ACTION ITEM: Please show each line of the listing where "Juli" is present.

START EXERCISE MATERIAL

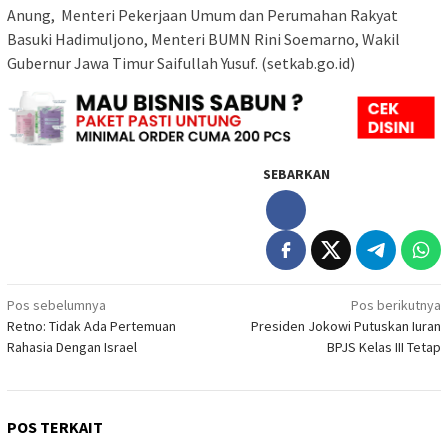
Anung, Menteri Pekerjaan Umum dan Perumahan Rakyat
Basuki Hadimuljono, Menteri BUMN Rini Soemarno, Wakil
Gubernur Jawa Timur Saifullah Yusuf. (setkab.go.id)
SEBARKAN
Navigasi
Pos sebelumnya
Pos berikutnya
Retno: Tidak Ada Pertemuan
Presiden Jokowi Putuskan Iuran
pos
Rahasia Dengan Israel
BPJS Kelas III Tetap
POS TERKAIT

END EXERCISE MATERIAL
START EXERCISE MATERIAL

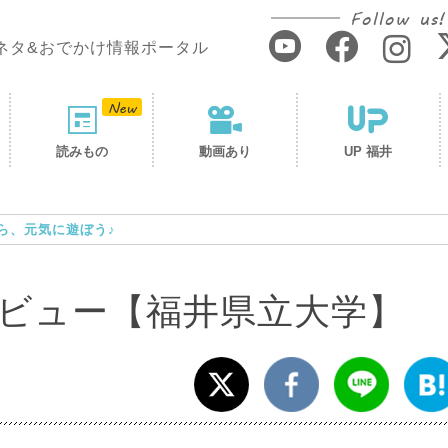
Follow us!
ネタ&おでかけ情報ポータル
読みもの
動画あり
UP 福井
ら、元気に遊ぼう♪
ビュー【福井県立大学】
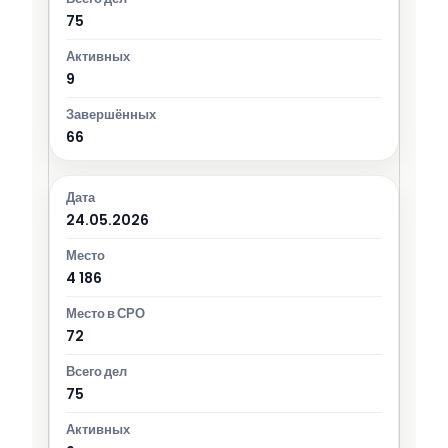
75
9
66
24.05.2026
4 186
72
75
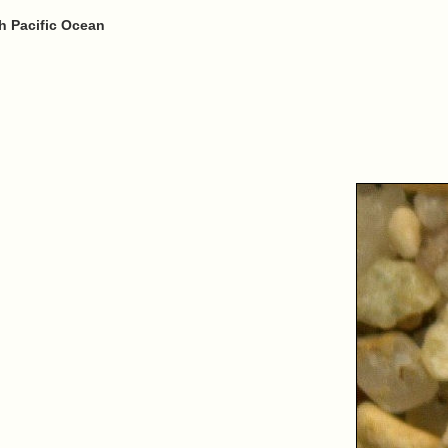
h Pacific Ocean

END EXERCISE MATERIAL
START EXERCISE MATERIAL

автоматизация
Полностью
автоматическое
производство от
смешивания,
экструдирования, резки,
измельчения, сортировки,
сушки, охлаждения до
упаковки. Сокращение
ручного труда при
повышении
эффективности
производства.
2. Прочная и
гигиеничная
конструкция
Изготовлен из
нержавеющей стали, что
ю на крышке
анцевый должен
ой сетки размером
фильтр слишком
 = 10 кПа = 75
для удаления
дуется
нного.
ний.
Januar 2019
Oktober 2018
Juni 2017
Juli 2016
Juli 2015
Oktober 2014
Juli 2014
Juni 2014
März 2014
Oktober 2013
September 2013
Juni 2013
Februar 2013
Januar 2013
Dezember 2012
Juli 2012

END EXERCISE MATERIAL

RESULT OF THE TASK:
Juli 2016
Juli 2015
Juli 2014
Juli 2012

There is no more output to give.